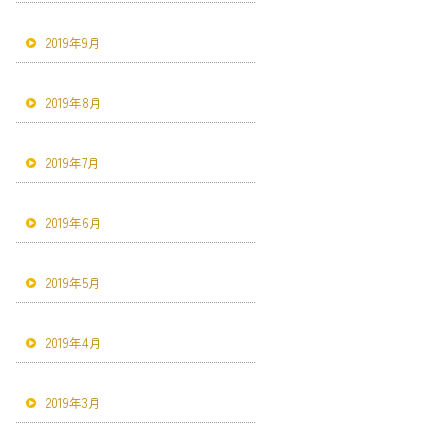
2019年9月
2019年8月
2019年7月
2019年6月
2019年5月
2019年4月
2019年3月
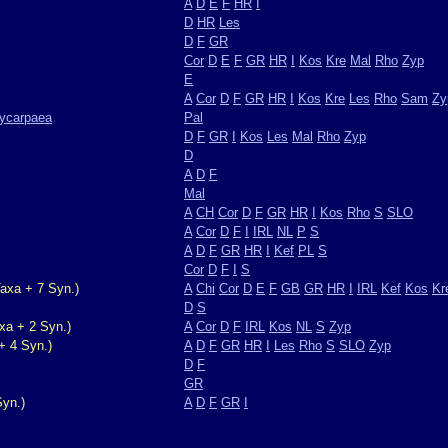
A
D
E
F
HR
I
D
HR
Les
D
F
GR
Cor
D
E
F
GR
HR
I
Kos
Kre
Mal
Rho
Zyp
E
A
Cor
D
F
GR
HR
I
Kos
Kre
Les
Rho
Sam
Zy
lycarpaea
Pal
D
F
GR
I
Kos
Les
Mal
Rho
Zyp
D
A
D
F
Mal
A
CH
Cor
D
F
GR
HR
I
Kos
Rho
S
SLO
A
Cor
D
F
I
IRL
NL
P
S
A
D
F
GR
HR
I
Kef
PL
S
Cor
D
F
I
S
axa + 7 Syn.)
A
Chi
Cor
D
E
F
GB
GR
HR
I
IRL
Kef
Kos
Kr
D
S
xa + 2 Syn.)
A
Cor
D
F
IRL
Kos
NL
S
Zyp
+ 4 Syn.)
A
D
F
GR
HR
I
Les
Rho
S
SLO
Zyp
D
F
GR
yn.)
A
D
F
GR
I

* **Exercise objective**: Write all the entries again word for word, minus the pictures.

* **Completed exercise**:
2019年9月
2019年8月
2019年7月
2019年6月
2019年5月
2019年4月
2019年3月
A
D
E
F
HR
I
D
HR
Les
D
F
GR
Cor
D
E
F
GR
HR
I
Kos
Kre
Mal
Rho
Zyp
E
A
Cor
D
F
GR
HR
I
Kos
Kre
Les
Rho
Sam
Zy
lycarpaea
Pal
D
F
GR
I
Kos
Les
Mal
Rho
Zyp
D
A
D
F
Mal
A
CH
Cor
D
F
GR
HR
I
Kos
Rho
S
SLO
A
Cor
D
F
I
IRL
NL
P
S
A
D
F
GR
HR
I
Kef
PL
S
Cor
D
F
I
S
axa + 7 Syn.)
A
Chi
Cor
D
E
F
GB
GR
HR
I
IRL
Kef
Kos
Kr
D
S
xa + 2 Syn.)
A
Cor
D
F
IRL
Kos
NL
S
Zyp
+ 4 Syn.)
A
D
F
GR
HR
I
Les
Rho
S
SLO
Zyp
D
F
GR
yn.)
A
D
F
GR
I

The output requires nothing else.